Charles: This is early 2012, we would have been the only ones in our market with our strategy, with our timing, with our momentum, with our data, with our bank relationships and we could have really done something pretty remarkable. The reason why is that our investor had some personal things going on and we collectively decided it was in all of our best interest to unwind the company and return his capital.

He ended up making a very good double digit unlevered return on his money so it was a good outcome for him, it was a bumpy but great outcome for us as well because it was that moment, which is why it’s an important part of our story, where we were forced to think very carefully about our value proposition in the market. And the conclusion to our value proposition gets to a lot of how we built the business today which is why I went through that background, which is you have to understand why customers pay you revenue. If you don’t know the answer to that question then you’re just waiting for someone else to come in, for Amazon to come in and take your lunch, basically.

Peter: Right.

Charles: And so as we surveyed our customers, what we found was that there was this massive secular shift for the first time in our market with people buying equipment on the internet which sounds crazy. That wasn’t obvious, but this was 2014, not that long ago, but for the first time people were starting to buy equipment online and so we said, okay, if that’s true how are we going to win in that market and we concluded that we thought there were three ways to compete in specialty finance.

We think you can compete with your credit guidelines, meaning I can do deals you can’t do because I have more data than you. You can compete with your interest rates, I can outprice the market so I can cherry pick the best deals that I want and I’ll have a lower loss rate than anyone else, or you can compete with your customer experience or how you acquire your customers.
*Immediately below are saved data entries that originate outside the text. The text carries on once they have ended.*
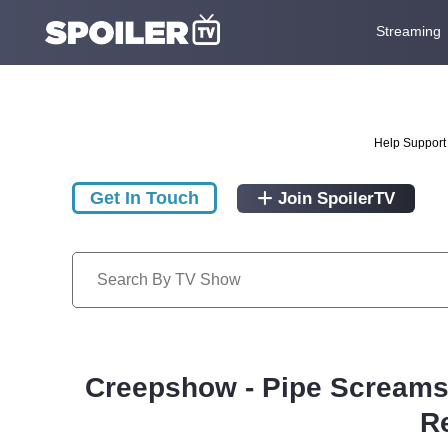
Streaming
Help Support 
Get In Touch
Join SpoilerTV
Creepshow - Pipe Screams/
R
Of those three, the only one that we felt like we had a sustainable competitive advantage with would be how we acquire and process and deliver customer experience. So that kind of led to the next iteration of the business that I would be happy to get into, but that was how we kind of went from concept through near death experience through a forced recognition or discovery of our value proposition to our first digital integration at the point of sale which was eBay back in 2014.

Peter: Okay, so you sort of rebirthed the business as really an online specialty finance company. How did you get eBay on board and how did you get going again?
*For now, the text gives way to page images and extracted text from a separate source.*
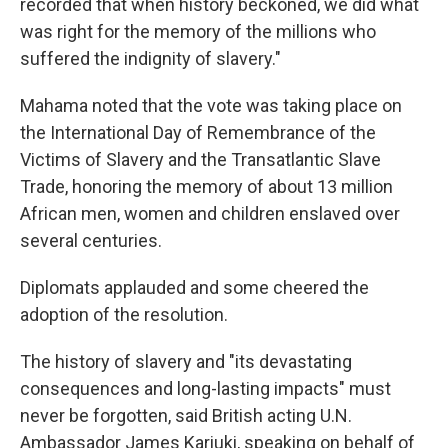
recorded that when history beckoned, we did what
was right for the memory of the millions who
suffered the indignity of slavery."
Mahama noted that the vote was taking place on
the International Day of Remembrance of the
Victims of Slavery and the Transatlantic Slave
Trade, honoring the memory of about 13 million
African men, women and children enslaved over
several centuries.
Diplomats applauded and some cheered the
adoption of the resolution.
The history of slavery and "its devastating
consequences and long-lasting impacts" must
never be forgotten, said British acting U.N.
Ambassador James Kariuki, speaking on behalf of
Charles: So we surveyed our customers and it was hard, it was really hard, but we surveyed our customers and they were the ones that helped us to figure out we start our quest for equipment on eBay, they were the ones that say we start our investigation and search for what we want to buy on eBay because if you think about it, where else do you find a repository of endless types of equipment and there’s really not a lot of other sources.
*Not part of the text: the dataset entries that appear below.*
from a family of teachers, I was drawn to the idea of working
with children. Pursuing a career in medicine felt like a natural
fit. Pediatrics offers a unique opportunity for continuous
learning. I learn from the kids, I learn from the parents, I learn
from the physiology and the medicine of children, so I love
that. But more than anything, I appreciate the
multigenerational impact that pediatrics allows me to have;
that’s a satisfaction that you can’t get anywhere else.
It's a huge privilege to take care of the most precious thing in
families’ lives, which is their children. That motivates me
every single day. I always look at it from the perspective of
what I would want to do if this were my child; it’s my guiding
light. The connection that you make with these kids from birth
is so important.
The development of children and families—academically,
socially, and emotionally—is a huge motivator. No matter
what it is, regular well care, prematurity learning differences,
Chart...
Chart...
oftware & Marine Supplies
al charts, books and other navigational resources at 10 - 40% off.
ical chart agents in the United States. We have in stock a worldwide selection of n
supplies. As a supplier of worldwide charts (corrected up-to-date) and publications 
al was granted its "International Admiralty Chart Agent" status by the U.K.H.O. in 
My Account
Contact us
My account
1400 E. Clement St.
There’s a lot more now than there were five years ago/four years ago, but at that time there was almost nothing and so we said, wow, we wholeheartedly believe that financing follows purchases and if that’s true and if the world is moving from a physical purchase to a digital purchase, which is hard to disagree with that, and if mobile is starting to just now enter into our market, then we said we need to be the first ones to build a digital financing experience which implies credit decisioning, which implies credit risk, which implies a lot of things at the point of sale.

So the value proposition was to eBay, we know you sell equipment and if you sell equipment, financing has to happen as we know, 60 to 70% of the equipment that’s purchased in the US is financed. How can you sell equipment, physical equipment digitally if you don’t have a digital financing experience? They said, that’s great, but you are a subprime lender with subprime cost of capital, how are you going to service our…because we weren’t private equity backed, we didn’t have any institutional capital, we were a bootstrapped business. It was a fair question.

So they said, how are you going to be able to service our A paper through and basically B paper customers if you are a C priced lender? And so fortunately, because of those early lender relationships we had, those bank relations we had back to 2001, largely, we were able to say, what if we told you we don’t want to build a balance sheet, that’s not our end game because that’s not how we think we can compete in the long run.

However, we also told you we have data that no one else has on non-prime customers which allows us, when necessary, to fund those other people probably can’t or maybe won’t. And we also have banking relationships in place to allow us to deliver a digital financing experience and lay off the A paper and super prime customers to banks of the cheapest cost of capital and the most credit expertise who can hold those assets to maturity.

Peter: Right.

Charles: So such a valuable lesson for us and it stepped us into, call it chapter two of the business which was on demand competitive financing at the digital point of sale.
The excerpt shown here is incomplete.